Wednesday, 13 November 2019

Role of ethnicity during blood stem cell transplant

17 October 2019 | Views | By Patrick Paul

Patients and donors of Indian origin have unique HLA characteristics that are severely under-represented in the global database

image credit- cirm.ca.gov

image credit- cirm.ca.gov

Ethnicity goes beyond just being a mark of our identity. Our ethnicity is indeed a lifesaving factor for people suffering from blood cancer or other blood related disorders. An individual diagnosed with such blood disorders usually requires a successful blood stem cell transplant to survive, which further requires a perfect HLA (Human Leukocyte Antigen) tissue match to conduct the transplant process. That’s when ‘ethnicity’ come into play.

Human leukocyte antigen (HLA) typing is used to match patients and donors for stem cell transplants. HLA are proteins (or markers) found on most cells in your body which are used to recognize which cells belong in our body and which do not. Patients and donors of Indian origin have unique HLA characteristics. Indian patients mainly require an Indian tissue match for a stem cell transplant to take place.

Take the case of Meena, who is an incredible mother of five-year-old twins from St Albans. Meena has been diagnosed of Acute Myeloid Leukemia and needs a blood stem cell transplant in her critical fight against Leukemia. Meena is currently on the lookout for finding a possible match. Though Meena stays in Britain, because of her Indian (Punjabi ethnicity), a successful transplant is possible by finding a donor of Indian ethnicity because of similar HLA type which is key for a successful transplant and in turn give her a second chance at life.
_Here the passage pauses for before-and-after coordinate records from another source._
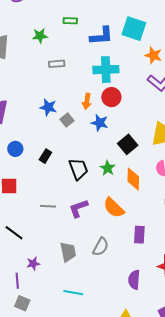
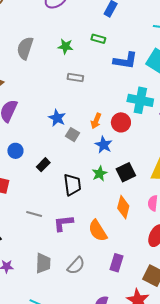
cyan cross: (106, 70) -> (140, 100), moved
gray square: (67, 120) -> (72, 135), turned -32
green star: (108, 168) -> (100, 174), moved

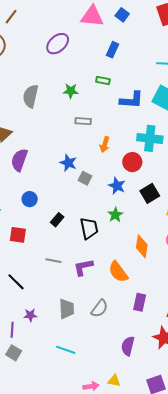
orange arrow: (96, 121) -> (105, 145), moved
black rectangle: (43, 165) -> (57, 220), moved
black square: (126, 172) -> (150, 193), moved

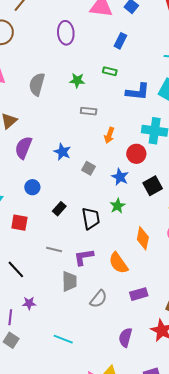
purple ellipse: (58, 44) -> (66, 33), turned -55
blue star: (68, 163) -> (62, 152), moved
purple rectangle: (140, 302) -> (139, 294), turned 60
gray trapezoid: (66, 309) -> (69, 281), moved

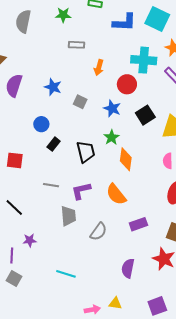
blue circle: (32, 187) -> (41, 124), moved
orange diamond: (143, 238) -> (126, 159), moved

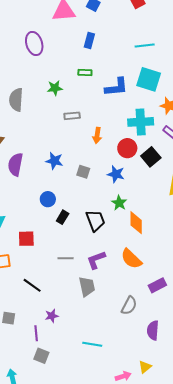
black square: (145, 115) -> (151, 157), moved
gray semicircle: (98, 232) -> (129, 306), moved
yellow triangle: (115, 303) -> (145, 367), turned -40

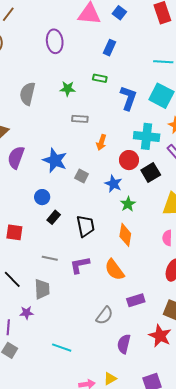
blue L-shape: (116, 87) -> (128, 98), turned -75
blue star: (54, 161) -> (55, 160), size x1.4
green star: (119, 203) -> (128, 204), moved
gray trapezoid: (87, 286) -> (42, 289), moved

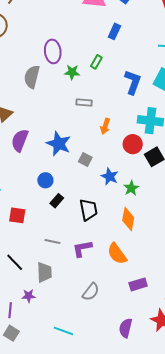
purple ellipse: (55, 41) -> (53, 51), moved
green rectangle: (100, 78) -> (96, 62), moved, turned -72
blue star: (113, 184) -> (110, 176), moved
gray semicircle: (104, 316) -> (91, 292), moved

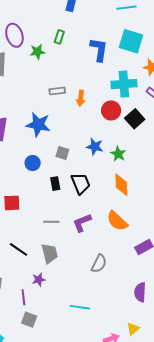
gray rectangle: (84, 103) -> (57, 91), moved
gray square: (85, 160) -> (62, 153), moved
black rectangle: (57, 201) -> (55, 184), moved, turned -40

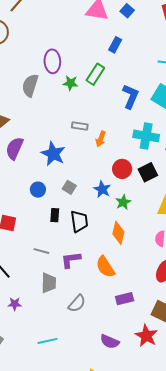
green rectangle: (59, 37) -> (95, 74), size x1.5
red circle: (111, 110) -> (122, 169), moved
gray trapezoid: (50, 253) -> (49, 283), moved
purple semicircle: (140, 292) -> (110, 342), turned -84
cyan line: (80, 307) -> (48, 341), turned -36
Patients and donors of Indian origin have unique HLA characteristics that are severely under-represented in the global database, which makes the probability of finding a suitable donor even more difficult. Every year, of about the 80,000 donor searches initiated across the globe, India has one of the highest ratios of searches that do not result in blood stem cell transplant. Mainly because Indian patients require an Indian tissue match.

There are thousands of HLA characteristics that exist (and more keep being discovered), which exist in millions of combinations. This makes finding matches really difficult. That's why it's so important to have more Indians become potential donors. In India only 0.03% of the total population are registered as blood stem cell donors, which is significantly lower than many other countries, including the US where 2.7% of the population are registered and Germany where 10% of `the population are registered.

Hence, to increase the probability of finding a matching unrelated adult donor for an Indian patient, the number of potential blood stem cell donors with Indian origin has to be increased.